For the uninitiated, epoxy grout is a type of grout made with a mixture of epoxy resins and fillers, while cement grout is made with Portland cement and other additives. Both have their pros and cons, which we’ll discuss in more detail below. But before we get into that, let’s answer a question that’s probably on your mind: why do I need to use grout in the first place?
Why Use Grout?
Grout is primarily used to fill in the joints between tiles. It not only gives your tile work a finished look but also prevents water and debris from getting into the spaces between tiles, which could cause damage or staining. In other words, it’s kind of like caulk for your tiles.
There are two main types of grout: Epoxy and Cement
Epoxy grout is made with a mixture of epoxy resins and fillers. It’s extremely strong and waterproof, making it ideal for areas that see a lot of water or foot traffic (like showers). Because it doesn’t absorb water, it’s also resistant to mold and mildew – which is great news for anyone with allergies or asthma. On the downside, epoxy grout can be difficult to work with because it sets quickly. And because it’s so hard, it can be tough on your tools – and even tougher on your hands. There are lots of color choices with Epoxy grout from standard greys all the way to vibrant purples and pinks. We have not even started to discuss the possibilities of Glitter!

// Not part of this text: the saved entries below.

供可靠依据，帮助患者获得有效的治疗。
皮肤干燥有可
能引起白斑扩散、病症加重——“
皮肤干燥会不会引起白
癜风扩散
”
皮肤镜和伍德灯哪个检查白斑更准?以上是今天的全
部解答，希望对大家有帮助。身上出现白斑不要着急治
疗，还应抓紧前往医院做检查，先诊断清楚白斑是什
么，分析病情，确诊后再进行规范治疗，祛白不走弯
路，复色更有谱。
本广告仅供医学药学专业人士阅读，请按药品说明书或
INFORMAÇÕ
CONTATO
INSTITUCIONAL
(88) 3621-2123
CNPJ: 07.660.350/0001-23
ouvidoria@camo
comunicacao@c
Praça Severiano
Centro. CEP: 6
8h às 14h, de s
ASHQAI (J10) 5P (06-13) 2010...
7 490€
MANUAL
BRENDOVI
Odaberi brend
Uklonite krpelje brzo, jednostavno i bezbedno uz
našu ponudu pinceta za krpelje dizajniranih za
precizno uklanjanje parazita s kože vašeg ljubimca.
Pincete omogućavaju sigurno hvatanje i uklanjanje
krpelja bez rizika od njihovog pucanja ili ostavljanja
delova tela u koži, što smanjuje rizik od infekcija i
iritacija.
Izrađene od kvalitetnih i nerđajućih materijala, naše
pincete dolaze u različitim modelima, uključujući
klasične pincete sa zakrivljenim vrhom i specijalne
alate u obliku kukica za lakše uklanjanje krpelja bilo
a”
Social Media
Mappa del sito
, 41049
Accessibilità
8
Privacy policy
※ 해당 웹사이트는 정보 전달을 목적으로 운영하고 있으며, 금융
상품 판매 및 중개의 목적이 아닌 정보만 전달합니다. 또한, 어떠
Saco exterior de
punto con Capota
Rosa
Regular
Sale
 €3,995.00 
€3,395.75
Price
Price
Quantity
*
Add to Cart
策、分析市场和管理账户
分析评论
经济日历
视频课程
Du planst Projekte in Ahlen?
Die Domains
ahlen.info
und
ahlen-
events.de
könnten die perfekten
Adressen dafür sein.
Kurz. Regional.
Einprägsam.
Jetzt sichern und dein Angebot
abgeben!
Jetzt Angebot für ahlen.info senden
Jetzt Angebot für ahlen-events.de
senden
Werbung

Cement grout is made with Portland cement and other additives. It’s less waterproof than epoxy grout but more resistant to staining – making it a good choice for areas where there isn’t a lot of water but you still want to avoid stains (like backsplashes). Cement grouts come in both sanded (for joints larger than 1/8″) and unsanded varieties (for joints smaller than 1/8″). Sanded cement grouts are also more resistant to shrinking and cracking than unsanded varieties. The biggest downside to using cement grouted is that it can be susceptible to mold and mildew growth if not sealed properly – which means more work for you down the road.
So, which type of grout should you use? That depends on the project you’re working on, your personal preferences, and your budget. If you’re looking for something strong, waterproof, with fun colors and glitter go with epoxy grout. If you’re looking for something that’s stain-resistant but still easy to work with, go with cement grout. And if you have no idea what any of this means, maybe stick to something simpler – like painting walls or rearranging furniture.